这才一天时间,弟兄们就伤亡了几十人,几个重伤员明明还能救,山田那个王八蛋就说没气了,直接给活埋,这是不把弟兄们当人啊!”
孟东本来就烦躁,听孟南逼逼叨叨更是心里堵得慌,冷喝一声道:
“行啦,各有各的命,别说是鬼子,就是在国军,没有价值的伤员也不会救,药品比烂命值钱。
早死早超生,活着也是受罪!”
“我警告过你多少次了?要管住自己的嘴!
你也晓得日本人不是个东西,惹毛了他们没你好果子吃,到时我也保不住你。”
“把你的人撤下来,下半夜让山鹞子去,这群土匪懒散惯了,正好让八路军教教他们守规矩。

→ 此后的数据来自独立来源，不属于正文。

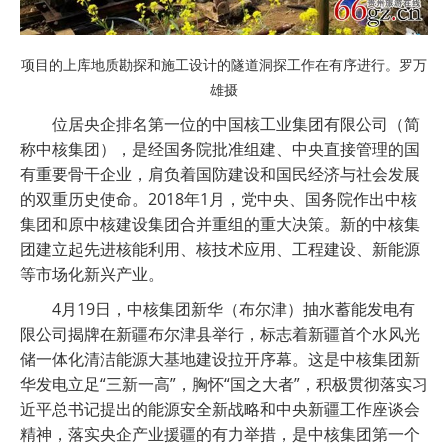
项目的上库地质勘探和施工设计的隧道洞探工作在有序进行。罗万
雄摄
位居央企排名第一位的中国核工业集团有限公司（简
称中核集团），是经国务院批准组建、中央直接管理的国
有重要骨干企业，肩负着国防建设和国民经济与社会发展
的双重历史使命。2018年1月，党中央、国务院作出中核
集团和原中核建设集团合并重组的重大决策。新的中核集
团建立起先进核能利用、核技术应用、工程建设、新能源
等市场化新兴产业。
4月19日，中核集团新华（布尔津）抽水蓄能发电有
限公司揭牌在新疆布尔津县举行，标志着新疆首个水风光
储一体化清洁能源大基地建设拉开序幕。这是中核集团新
华发电立足“三新一高”，胸怀“国之大者”，积极贯彻落实习
近平总书记提出的能源安全新战略和中央新疆工作座谈会
精神，落实央企产业援疆的有力举措，是中核集团第一个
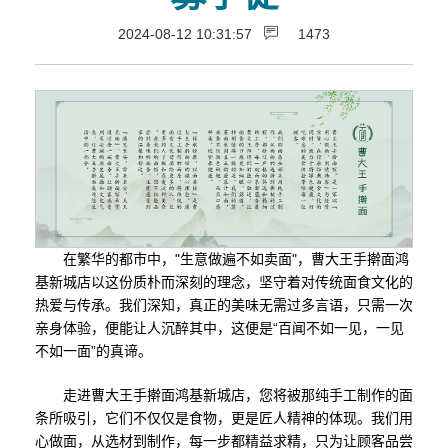
2024-08-12 10:31:57
1473
在繁华的都市中，"生意做遍不如卖面"，曹大王手擀面鸿
基新城店以这份质朴而深刻的理念，坚守着对传统面食文化的
热爱与传承。我们深知，真正的美味无需过多言语，只需一次
亲身体验，便能让人沉醉其中，这便是“百闻不如一见，一见
不如一面”的真谛。
走进曹大王手擀面鸿基新城店，您将被那纯手工制作的面
条所吸引，它们不仅仅是食物，更是匠人精神的体现。我们用
心做面，从选材到制作，每一步都精益求精，只为让顾客品尝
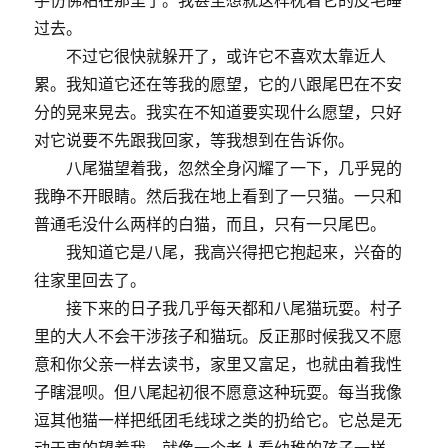
过去。
不过它很快就躲开了，或许它不喜欢太靠近人
累。我知道它还在等我的愿望，它的八跟尾巴在不安
分的晃来晃去。我实在不知道要实现什么愿望，只好
对它说要不先跟我回家，等我想到在告诉你。
八尾猫望着我，忽然全身闪耀了一下，几乎晃的
我睁不开眼睛。然后我在地上看到了一只猫。一只和
普通毛没什么两样的白猫，而且，只有一只尾巴。
我知道它是八尾，我高兴得把它抱起来，兴奋的
往家里回去了。
接下来的日子我几乎每天都和八尾猫玩耍。村子
里的大人不会干涉孩子和猫玩。反正那时候我又不愿
意和你父亲一样去读书，家里又富足，也就由着我性
子瞎混呗。但八尾起初很不愿意这种玩耍。每当我像
逗其他猫一样把纸团毛线球之类的扔给它。它总是无
动于衷的望着我。就像一个老人看幼稚的孩子一样。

”
孟南瞬间就明白了大哥的意图,鬼子能让他们当炮灰,他们也可以借此消耗山鹞子的三营。
孟南兴奋的领命而去,没过多久就来到了三营,传达了团长的指示。
还没得山鹞子拒绝,连长三眼彪就不服气地说道:
“你们这是拿着鸡毛当令箭,排除异己!”
孟南冷哼一声,对山鹞子说道:
“刘营长,这是哪冒出来的玩意,没大没小,还懂不懂规矩?”
三眼彪何曾受过如此鸟气,当即就要拔枪灭了孟南,山鹞子连忙着喝止,陪着笑脸脸说道:
“这是二连长何贵,都是自家兄弟,野惯了,言语上冲撞了孟营长,还请见谅。”
三营都是土匪出身,双方都看不顺眼,既然山鹞子都说话了,孟南也懒得记较,冷哼一声道:
“团长的命令我已经带到,还望刘营长尽快安排弟兄去交接,贻误了军务,日本人追究起来可就不好说话了。”
山鹞子连忙点头称是,堆着笑脸将孟南送走。
三眼彪朝着孟南的背影吐了一口浓痰,满脸不屑地说道:
“什么玩意,真把自己当根葱了!”
山鹞子眉头一皱道:
“何连长,既然招了安,之前的山大王作派就得改改了。
军中自有军中的规矩,孟南是营长,他哥是团长,以后说话注意点,别没大没小!”
山鹞子借机也敲打了他一下,三眼彪在道上的确比他名头响,但这里是“皇协军”,三眼彪就带了几十个人过来,给个连长已经高配,三营他才是营长。
“何连长,晚上执勤的任务就交给你们了,招子放亮点!”
三眼彪是落地的凤凰不如鸡,现在连山鹞子都敢吆喝他,山鹞子带过来的人多,他也只能认了。
乱世之中,实力为上,他也只能忍着,满脸愤懑的离开。
凌晨四点,人体生物钟最疲惫的时刻,执勤的伪军早就哈欠连天,巡逻队没精打彩,走路就象是在夜游。